Guru Tegh Bahadur (Punjabi: ਗੁਰੂ ਤੇਗ਼ ਬਹਾਦਰ (Gurmukhi); ; 1 April 1621 – 11 November 1675) was the ninth of ten Gurus who founded the Sikh religion and the leader of Sikhs from 1665 until his beheading in 1675. He was born in Amritsar, Punjab, India in 1621 and was the youngest son of Guru Hargobind, the sixth Sikh guru. Considered a principled and fearless warrior, he was a learned spiritual scholar and a poet whose 115 hymns are included in Sri Guru Granth Sahib, the main text of Sikhism.

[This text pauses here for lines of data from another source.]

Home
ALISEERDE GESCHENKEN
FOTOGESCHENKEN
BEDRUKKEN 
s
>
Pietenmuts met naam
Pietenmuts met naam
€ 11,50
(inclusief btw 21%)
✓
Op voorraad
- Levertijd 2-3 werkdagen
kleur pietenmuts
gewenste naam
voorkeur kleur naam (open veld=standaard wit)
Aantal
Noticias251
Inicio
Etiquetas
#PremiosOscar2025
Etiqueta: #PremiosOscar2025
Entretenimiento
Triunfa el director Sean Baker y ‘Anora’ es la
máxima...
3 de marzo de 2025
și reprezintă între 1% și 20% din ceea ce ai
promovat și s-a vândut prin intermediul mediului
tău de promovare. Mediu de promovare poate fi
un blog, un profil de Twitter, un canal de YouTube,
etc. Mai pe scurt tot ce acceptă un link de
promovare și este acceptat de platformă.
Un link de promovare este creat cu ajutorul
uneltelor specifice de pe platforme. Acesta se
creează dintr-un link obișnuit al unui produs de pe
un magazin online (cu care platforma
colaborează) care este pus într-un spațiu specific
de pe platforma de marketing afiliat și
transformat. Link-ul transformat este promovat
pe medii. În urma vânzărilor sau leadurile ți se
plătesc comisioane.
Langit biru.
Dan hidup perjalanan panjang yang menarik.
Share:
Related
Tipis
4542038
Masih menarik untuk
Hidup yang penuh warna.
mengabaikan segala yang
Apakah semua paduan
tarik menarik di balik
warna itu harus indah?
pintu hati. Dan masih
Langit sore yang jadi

Guru Tegh Bahadur was executed on the orders of Aurangzeb, the sixth Mughal emperor, in Delhi, India. Sikh holy premises Gurudwara Sis Ganj Sahib and Gurdwara Rakab Ganj Sahib in Delhi mark the places of execution and cremation of Guru Tegh Bahadur. His martyrdom is remembered as the Shaheedi Divas of Guru Tegh Bahadur every year on 24 November.

Biography

Early life
Guru Tegh Bahadur was the youngest son of Guru Hargobind, the sixth guru: Guru Hargobind had one daughter, Bibi Viro, and five sons: Baba Gurditta, Suraj Mal, Ani Rai, Atal Rai, and Tyaga Mal. Tyaga Mal was born in Amritsar in the early hours of 1 April 1621. He came to be known by the name Tegh Bahadur (Mighty of the Sword), given to him by Guru Hargobind after he had shown his valor in a battle against the Mughals.

Amritsar at that time was the center of the Sikh faith. As the seat of the Sikh Gurus, and with its connection to Sikhs in far-flung areas of the country through the chains of Masands or missionaries, it had developed the characteristics of a State capital.

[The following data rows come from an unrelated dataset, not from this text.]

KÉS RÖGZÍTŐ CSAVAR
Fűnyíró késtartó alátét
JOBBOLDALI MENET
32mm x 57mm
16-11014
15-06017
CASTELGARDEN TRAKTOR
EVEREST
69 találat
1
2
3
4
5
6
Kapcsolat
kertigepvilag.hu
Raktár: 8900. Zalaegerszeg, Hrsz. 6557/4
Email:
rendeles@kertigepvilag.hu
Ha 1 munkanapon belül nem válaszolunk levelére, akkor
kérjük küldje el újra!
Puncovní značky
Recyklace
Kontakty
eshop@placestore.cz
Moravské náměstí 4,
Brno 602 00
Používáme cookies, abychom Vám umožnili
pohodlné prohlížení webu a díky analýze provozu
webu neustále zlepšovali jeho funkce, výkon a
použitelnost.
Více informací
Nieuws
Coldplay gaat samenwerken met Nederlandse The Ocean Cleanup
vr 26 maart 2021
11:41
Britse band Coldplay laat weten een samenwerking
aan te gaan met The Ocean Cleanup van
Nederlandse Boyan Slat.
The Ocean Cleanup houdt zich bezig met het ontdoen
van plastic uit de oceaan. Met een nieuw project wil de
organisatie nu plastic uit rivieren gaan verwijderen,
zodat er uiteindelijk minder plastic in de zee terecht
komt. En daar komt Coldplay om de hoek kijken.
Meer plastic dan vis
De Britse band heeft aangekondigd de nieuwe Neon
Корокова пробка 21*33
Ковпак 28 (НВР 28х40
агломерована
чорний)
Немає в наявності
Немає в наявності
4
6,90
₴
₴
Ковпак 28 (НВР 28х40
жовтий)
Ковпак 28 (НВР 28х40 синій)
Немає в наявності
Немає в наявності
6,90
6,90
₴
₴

Guru Tegh Bahadur was brought up in the Sikh culture and trained in archery and horsemanship. He was also taught the old classics such as the Vedas, the Upanishads, and the Puranas. Tegh Bahadur was married on 3 February 1632 to Mata Gujri.

Stay at Bakala 
In the 1640s, nearing his death, Guru Hargobind and his wife Nanaki moved to his ancestral village of Bakala in Amritsar district, together with Tegh Bahadur and Mata Gujri. Bakala, as described in Gurbilas Dasvin Patshahi, was then a prosperous town with many beautiful pools, wells, and baolis. After Guru Hargobind's death, Tegh Bahadur continued to live in Bakala with his wife and mother.

Guru journey
In March 1664, Guru Har Krishan contracted smallpox. When asked by his followers who would lead them after him, he replied Baba Bakala, meaning his successor was to be found in Bakala. Taking advantage of the ambiguity in the words of the dying Guru, many installed themselves in Bakala, claiming themselves as the new Guru. Sikhs were puzzled to see so many claimants.

Sikh tradition has a myth concerning the manner in which Tegh Bahadur was selected as the ninth guru. A wealthy trader, Baba Makhan Shah Labana, had once prayed for his life and had promised to gift 500 gold coins to the Sikh Guru if he survived. He arrived in search of the ninth Guru. He went from one claimant to the next making his obeisance and offering two gold coins to each Guru, believing that the right guru would know that his silent promise was to gift 500 coins for his safety. Every "guru" he met accepted the two gold coins and bid him farewell. Then he discovered that Tegh Bahadur also lived at Bakala. Labana gifted Tegh Bahadur the usual offering of two gold coins. Tegh Bahadur gave him his blessings and remarked that his offering was considerably short of the promised five hundred. Makhan Shah Labana forthwith made good the difference and ran upstairs. He began shouting from the rooftop, "Guru ladho re, Guru ladho re" meaning "I have found the Guru, I have found the Guru".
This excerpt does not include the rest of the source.